Problem:
The entries below hold a line with "mask **left lung lower lobe**" and a line with "Find regions matching". Return those lines and all that lie between them, exactly and only.

Record extracts:
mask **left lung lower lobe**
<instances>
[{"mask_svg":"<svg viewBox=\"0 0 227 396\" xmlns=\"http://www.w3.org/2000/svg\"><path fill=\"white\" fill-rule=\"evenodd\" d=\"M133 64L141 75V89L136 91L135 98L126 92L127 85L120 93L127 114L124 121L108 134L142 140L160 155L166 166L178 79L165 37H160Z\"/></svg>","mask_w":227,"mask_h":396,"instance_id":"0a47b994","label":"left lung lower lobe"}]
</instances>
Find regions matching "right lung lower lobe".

* * *

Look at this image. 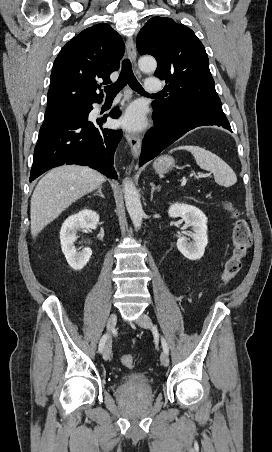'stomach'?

Answer below:
mask **left lung lower lobe**
<instances>
[{"mask_svg":"<svg viewBox=\"0 0 227 396\" xmlns=\"http://www.w3.org/2000/svg\"><path fill=\"white\" fill-rule=\"evenodd\" d=\"M133 64L141 75V89L136 91L135 98L126 92L127 85L120 93L127 114L124 121L108 134L142 140L160 155L166 166L178 79L165 37H160Z\"/></svg>","mask_w":227,"mask_h":396,"instance_id":"0a47b994","label":"left lung lower lobe"}]
</instances>
Find regions matching "right lung lower lobe".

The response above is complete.